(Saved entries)
* * *

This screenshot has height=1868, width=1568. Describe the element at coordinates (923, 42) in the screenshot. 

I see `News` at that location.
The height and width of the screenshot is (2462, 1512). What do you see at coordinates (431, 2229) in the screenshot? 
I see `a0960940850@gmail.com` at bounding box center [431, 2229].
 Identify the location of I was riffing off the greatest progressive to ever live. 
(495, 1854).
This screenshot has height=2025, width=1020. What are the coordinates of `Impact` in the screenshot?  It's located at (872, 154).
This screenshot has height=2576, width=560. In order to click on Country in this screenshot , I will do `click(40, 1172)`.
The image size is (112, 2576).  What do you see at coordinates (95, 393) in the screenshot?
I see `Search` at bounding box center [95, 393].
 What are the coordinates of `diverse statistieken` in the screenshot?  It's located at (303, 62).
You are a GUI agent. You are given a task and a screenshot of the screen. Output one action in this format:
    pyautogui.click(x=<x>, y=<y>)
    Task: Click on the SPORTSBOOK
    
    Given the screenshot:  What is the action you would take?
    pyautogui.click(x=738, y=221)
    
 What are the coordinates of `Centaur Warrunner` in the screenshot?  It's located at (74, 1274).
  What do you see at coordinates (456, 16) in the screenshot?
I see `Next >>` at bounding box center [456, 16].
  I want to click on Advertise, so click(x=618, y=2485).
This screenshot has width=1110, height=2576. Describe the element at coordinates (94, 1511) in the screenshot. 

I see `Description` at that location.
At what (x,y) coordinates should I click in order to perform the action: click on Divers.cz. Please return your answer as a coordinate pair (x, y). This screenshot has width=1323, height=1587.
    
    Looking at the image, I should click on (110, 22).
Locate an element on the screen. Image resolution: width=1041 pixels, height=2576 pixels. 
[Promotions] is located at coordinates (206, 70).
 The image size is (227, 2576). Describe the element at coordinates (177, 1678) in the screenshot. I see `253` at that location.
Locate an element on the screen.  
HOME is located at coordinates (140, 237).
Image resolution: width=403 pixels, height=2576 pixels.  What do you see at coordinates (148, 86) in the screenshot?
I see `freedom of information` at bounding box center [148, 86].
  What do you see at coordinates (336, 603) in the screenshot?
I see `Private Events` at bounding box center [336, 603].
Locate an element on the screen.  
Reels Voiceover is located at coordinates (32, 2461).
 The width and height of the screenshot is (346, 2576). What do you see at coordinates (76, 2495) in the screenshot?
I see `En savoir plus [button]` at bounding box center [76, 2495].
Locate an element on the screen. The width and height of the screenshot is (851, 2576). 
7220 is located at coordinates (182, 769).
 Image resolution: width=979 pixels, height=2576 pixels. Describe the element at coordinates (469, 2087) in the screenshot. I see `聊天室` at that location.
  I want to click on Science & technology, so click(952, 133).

* * *

**What you need to do**. Retype only the lines above between the line with "Identify the location" and the line with "This screenshot has height=2025, width=1020.", counting those two lines as well, and keep every character as it is.

**Result**.
 Identify the location of I was riffing off the greatest progressive to ever live. 
(495, 1854).
This screenshot has height=2025, width=1020. What are the coordinates of `Impact` in the screenshot?  It's located at (872, 154).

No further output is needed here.